New report shows more private homes won't end Quebec's housing crisis — it could make it worse
A new report from the Institut de recherche et d'informations socioéconomiques (IRIS) shows that building more won't necessarily end Quebec's housing crisis.
The research shows that building more through the private sector could have an adverse effect and make housing more expensive.
Developers and elected officials have said that the crisis is almost exclusively the result of insufficient supply and that with massive housing construction, prices will decline through a filtering process and vacancy chain.
The Canada Mortgage and Housing Corporation has also said 3.5 million new units will need to be built by 2030 – 620,000 in Quebec – to restore affordability in the housing sector.
But Yaya Baumann and Hélène Bélanger, who co-authored the report, say the real scope of a housing policy based on filtering is uncertain and it does not address the needs of lower-income households.
"The housing crisis that has been affecting Quebec since at least the early 2000s shows no signs of slowing down. It is manifested in particular by unprecedented rent increases, worsening health and safety issues, a surge in evictions, rising homelessness, and a shortage — not of housing per se ... — but of housing that meets the needs of low- and moderate-income households," the researchers wrote.
They say the solution is to build the type of housing that is most needed: social housing. However, they say all three levels of government in Canada aren't keen on doing so.
Other non-profit housing models the researchers recommend include cooperative housing.
'By targeting almost exclusively wealthy households, a housing policy based on the principle of filtering cannot, in the short term, meet the needs of households that are more vulnerable to the vagaries of the private housing market,' the researchers say.

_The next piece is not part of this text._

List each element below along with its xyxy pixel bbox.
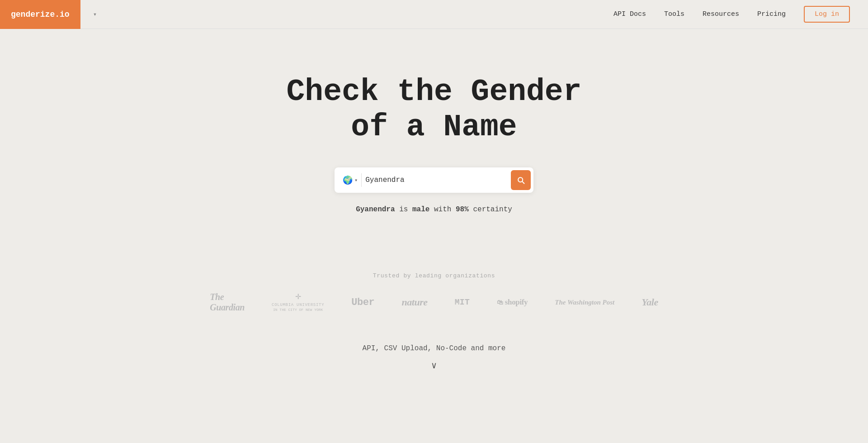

'We need to build build build, but we need to build differently,' Bélanger told CTV News.
'Trickle down' effect?
The researchers explain that the theory of housing filtering developed during the '50s and '60s, based on the observation that newly built housing tends to decline in quality and value over time, making it more accessible to households with lower incomes than those who previously occupied it.
'This 'natural' process, which is fundamentally 'uncontrollable' and ultimately results in inadequate or unsanitary housing, cannot be forced to adequately meet the needs of low- or modest-income households,' according to the researchers.
They say the filtering model resembles trickle-down economics, which have shown to be ineffective and increases inequality.
The researchers say the model is limited and simplified, often ignoring potential gentrification, which puts pressure on housing units that were once affordable.
Two studies out of the United States and Denmark have shown that chains of vacancy generated by the construction of housing for wealthy households rarely reach low- or moderate-income households.
In Canada, studies have shown that the filtering model has reversing since the '80s — many homes gained value over time, especially in city centres.
Other obstacles to home ownership
The filtering model assumes households are constantly looking for a better home and will move as their families grow and age. But, in Quebec, there are fewer families and more people living alone.
The researchers say this raises questions about what homes become vacant and their ability to meet the needs of low- and moderate-income households buying their first home, especially if they have a larger family.
The researchers were also interested in buyers who never rented and those owning multiple properties as major obstacles to home ownership and vacancy chains.
They noted that one fifth of Canadian first-time home buyers never rented and lived with family before purchasing their house, meaning they are not vacating an apartment when moving.
Though data is limited in Quebec, in Ontario and British Columbia, about 15 per cent of individual homeowners were considered multiple homeowners in 2022. These homeowners owned 31 per cent and 29 per cent of the housing stock in their provinces.
The report notes that renters are also struggling with low vacancy rates and skyrocketing rents.
Data published by the CMHC in December supports the researchers' conclusions for renters: even though Montreal's vacancy rate went up for the first time in years, so did rent.
The immigration factor
The report also calls into question the idea that the population has been growing faster than housing units.
Between 2001 and 2021, there were 16,000 more new housing units than new households in Montreal. The number goes up to 17,000 in Quebec City.
'However, politicians, fueled by popular discontent over the challenges posed by the housing market, have demanded that Ottawa radically lower its permanent immigration targets, wrongly attributing responsibility (in whole or in large part) for the housing crisis to immigration,' the report notes.
In the last two years, Quebec built a record amount of new housing units, according to the CMHC, but their prices remain high.
'The apparent renewed political interest in the principle of filtering ... does not stem from the crisis of availability and affordability of housing for low- and moderate-income households in the private rental market, but rather from the tightening of the property market for owner-occupiers, both in terms of new construction and the resale market, leading to rising prices,' the report says.